@DATABASE AmigaMail
@NODE MAIN "III-11: 68040 Compatibility Warning"
@TOC "Table_of_Contents/III"
by Michael Sinz


    editor's note: the new exec.library routines referred to in this
    article are part of the 2.04 OS release.

Now that Motorola's 68040 CPU is available, it will not be long before it
appears in Amiga-based products.  In fact, many Amiga magazines already
have ads for 3rd party 68040 CPU cards.

The 68040 is a much more powerful CPU than its predecessors.  It has 4K of
cache memory for instructions and another 4K cache for data.  The reason
for these two separate caches is so that the CPU core can access data and
CPU instructions at the same time.

Although the 68040 provides greater performance it also brings with it
greater compatibility problems.  Just the fact that the caches are so much
larger than Motorola's 68030 CPU can cause problems.  However, this is not
its biggest obstacle.

The 68040 data cache has a mode that can make the system run much faster
in most cases.  It is called CopyBack mode.  When a program writes data to
memory in this mode, the data goes into the cache but not into the
physical RAM.  That means that if a program or a piece of hardware were to
read that RAM without going through the data cache on the 68040, it will
read old data. CopyBack mode effects two areas of the Amiga: DMA devices
and the CPU's instruction reading.

CopyBack mode effects DMA devices because they read and write data
directly to memory.  Using DMA with CopyBack mode requires a cache flush.
If a DMA device needs to read RAM via DMA, it must first make sure that
data in the caches has been written to memory.  It can do this by calling
the Exec function CachePreDMA().  If a DMA device is about to write to
memory, it should call CachePreDMA() before the write, do the DMA write,
and then call CachePostDMA(), which  makes sure that the CPU uses the data
just written to memory.

An added advantage of using the CachePreDMA() and CachePostDMA() functions
is that they give the OS the chance to tell the DMA device that the
physical addresses and memory sizes are not the same.  This will make it
possible in the future to add features such as virtual memory.  See the
Autodocs for more information on these calls (the Autodocs have been
included in this article). The other major compatibility problem with the
68040's CopyBack mode is with fetching CPU instructions.  CPU instructions
have to be loaded into memory so the CPU can copy them into its
instruction cache.  Normally, instructions that will beexecuted are
written to memory by the CPU (i.e. loading a program from disk).  In
CopyBack mode, anything the CPU writes to memory, including CPU
instructions, doesn't actually go into memory, it goes into the data
cache.  If instructions are not flushed out of the data cache to RAM, the
68040 will not be able to find them when it tries to copy them into the
instruction cache for execution.  It will instead find and attempt to
execute whatever garbage data happened to be left at that location in RAM.

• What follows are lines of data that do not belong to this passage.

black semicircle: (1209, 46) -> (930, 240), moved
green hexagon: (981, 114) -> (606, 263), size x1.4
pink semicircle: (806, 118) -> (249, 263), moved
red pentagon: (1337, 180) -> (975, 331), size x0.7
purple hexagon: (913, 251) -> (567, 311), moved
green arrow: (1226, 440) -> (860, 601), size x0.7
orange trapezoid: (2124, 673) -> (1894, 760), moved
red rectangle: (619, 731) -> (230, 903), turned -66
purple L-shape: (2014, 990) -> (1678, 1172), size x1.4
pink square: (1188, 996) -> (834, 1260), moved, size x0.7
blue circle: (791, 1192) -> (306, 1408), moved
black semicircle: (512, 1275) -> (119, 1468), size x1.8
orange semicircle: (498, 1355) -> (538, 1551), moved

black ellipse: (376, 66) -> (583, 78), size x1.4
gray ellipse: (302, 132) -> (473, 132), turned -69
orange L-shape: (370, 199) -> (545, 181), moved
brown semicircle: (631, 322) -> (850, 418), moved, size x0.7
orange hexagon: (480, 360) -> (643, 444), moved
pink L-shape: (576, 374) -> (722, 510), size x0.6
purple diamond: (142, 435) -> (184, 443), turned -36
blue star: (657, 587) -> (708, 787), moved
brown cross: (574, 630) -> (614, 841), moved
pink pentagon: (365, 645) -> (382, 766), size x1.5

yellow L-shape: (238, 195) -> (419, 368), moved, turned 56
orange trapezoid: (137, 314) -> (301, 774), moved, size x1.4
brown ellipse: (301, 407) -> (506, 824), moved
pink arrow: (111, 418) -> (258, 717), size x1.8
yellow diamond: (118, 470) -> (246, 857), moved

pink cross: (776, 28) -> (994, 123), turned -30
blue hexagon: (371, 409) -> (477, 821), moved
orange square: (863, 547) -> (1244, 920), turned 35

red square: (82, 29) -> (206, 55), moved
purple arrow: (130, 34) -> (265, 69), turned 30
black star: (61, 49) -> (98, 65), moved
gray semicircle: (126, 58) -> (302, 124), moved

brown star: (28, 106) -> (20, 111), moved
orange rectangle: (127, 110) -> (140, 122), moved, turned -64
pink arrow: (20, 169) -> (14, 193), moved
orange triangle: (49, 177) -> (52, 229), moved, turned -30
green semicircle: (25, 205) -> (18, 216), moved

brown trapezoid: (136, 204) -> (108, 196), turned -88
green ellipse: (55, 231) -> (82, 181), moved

To remedy this, any program that writes instructions to memory must flush
the data cache after writing.  The V37 Exec function CacheClearU() takes
care of this.  Release 2.0 of the Amiga OS correctly flushes the caches as
needed after it does the LoadSeg() of a program (LoadSeg() loads Amiga
executable programs into memory from disk).  Applications need to do the
same if they write code to memory.  One such example was the article
``Creating Multiple Processes with Re-entrant Code'' from the
November/December 1989 issue of Amiga Mail (Volume I).  For that example
to work with the 68040's CopyBack mode, it needs to flush the cache before
it asks the system to execute the code it wrote to memory (which may still
be in the cache).  It can do that by calling CacheClearU() before the call
to CreateProc().  In C that would be:

extern struct ExecBase *SysBase;


    . . .

    /* If we are in 2.0, call CacheClearU() before CreateProc() */
    if (SysBase->LibNode.lib_Version >= 37) CacheClearU();

    /* Now do the CreateProc() call... */
    proc=CreateProc(... /* whatever your call is like */ ...);

    . . .


For those of you programming in assembly:


**************************************************************************
* Check to see if we are running in V37 ROM or better.  If so,
* we want to call CacheClearU() to make sure we are safe on future
* hardware such as the 68040.  This section of code assumes that
* a6 points at ExecBase.  a0/a1/d0/d1 are trashed in CacheClearU()
*
            cmpi.w  #37,LIB_VERSION(a6)     ; Check if exec is >= V37
            bcs.s   TooOld                  ; If less than V37, too old...
            jsr     _LVOCacheClearU(a6)     ; Clear the cache...
TooOld:
*
**************************************************************************


Note that CreateProc() is not the only routine where CopyBack mode could
be a problem.  Any program that copies code into memory for execution that
is not done via LoadSeg() (for example, ``Using SetFunction() in a
Debugger'' from the March/April 1991 issue of Amiga Mail), you will need
to call CacheClearU().  Many input.device handlers have been known to
allocate and copy the handler code into memory and then exit back to the
system.  These programs also need to have this call in them.  The above
code will work under pre-2.0 versions of the OS, and will do the correct
operations in 2.04 (and beyond).

Heeding these compatibility guidelines will allow the system to enable
CopyBack mode, enhancing the performance of the Amiga considerably.
Ignoring these guidelines will prevent the Amiga from taking advantage of
CopyBack mode and possibly other advanced features of the 68040 (and
beyond).

@{" CacheControl " link III-11-1}    @{" CacheClearU " link III-11-3}     @{" CachePreDMA " link III-11-5}
@{" CacheClearE " link III-11-2}     @{" CachePostDMA " link III-11-4}

@ENDNODE

@NODE III-11-1 "CacheControl"
exec.library/CacheControl                        exec.library/CacheControl

NAME
    CacheControl - Instruction & data cache control

SYNOPSIS
    oldBits = CacheControl(cacheBits,cacheMask)
    D0                     D0        D1

    ULONG CacheControl(ULONG,ULONG);

FUNCTION
    This function provides global control of any instruction or data
    caches that may be connected to the system.  All settings are
    global -- per task control is not provided.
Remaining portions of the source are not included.